MATERIAL FOR THE TASK section start

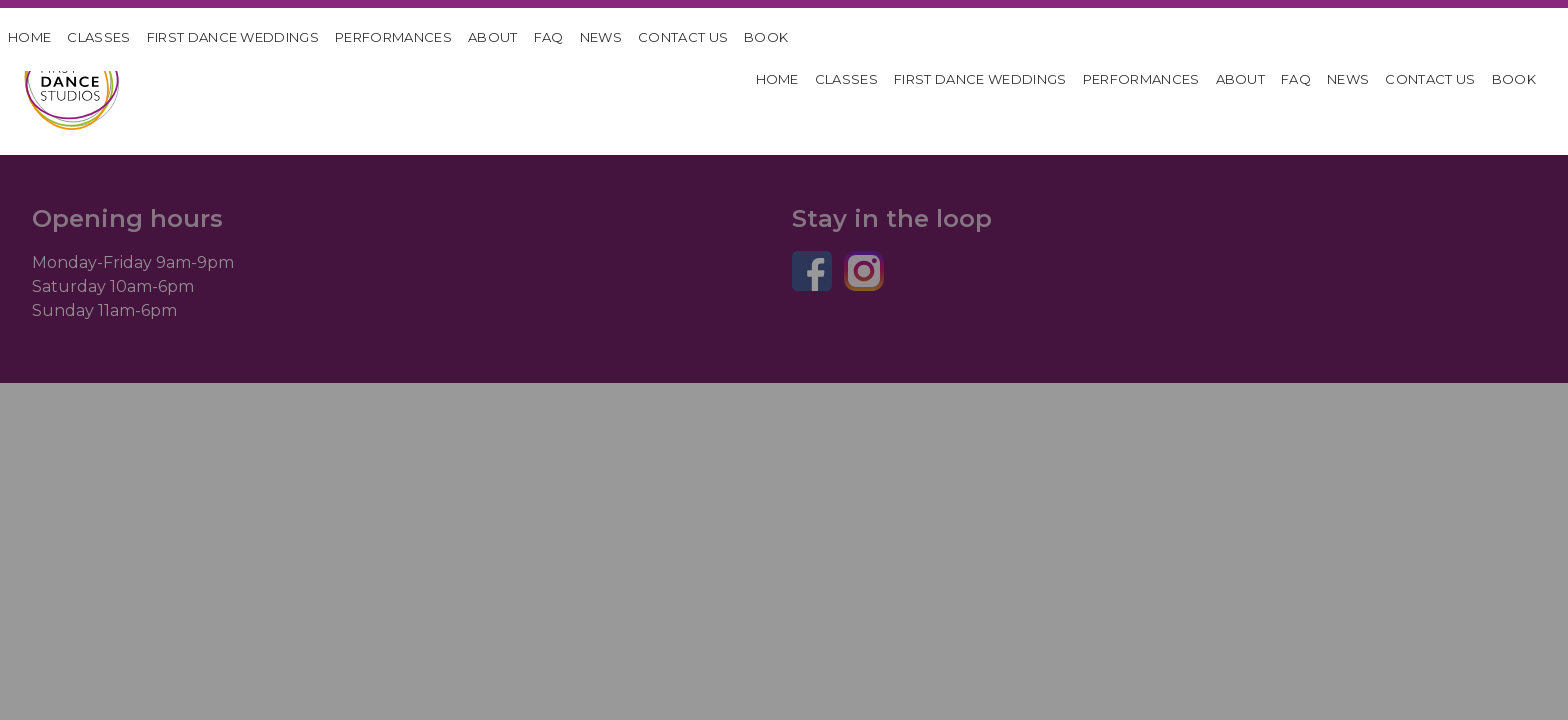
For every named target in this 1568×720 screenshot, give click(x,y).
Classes (98, 37)
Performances (393, 37)
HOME (29, 37)
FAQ (549, 37)
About (493, 37)
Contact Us (683, 37)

MATERIAL FOR THE TASK section end

■ ACTIVITY ■
The data above are to be repeated word for word, with any pictures left out.

■ RESULT BELOW ■
For every named target in this 1568×720 screenshot, give click(x,y).
Classes (98, 37)
Performances (393, 37)
HOME (29, 37)
FAQ (549, 37)
About (493, 37)
Contact Us (683, 37)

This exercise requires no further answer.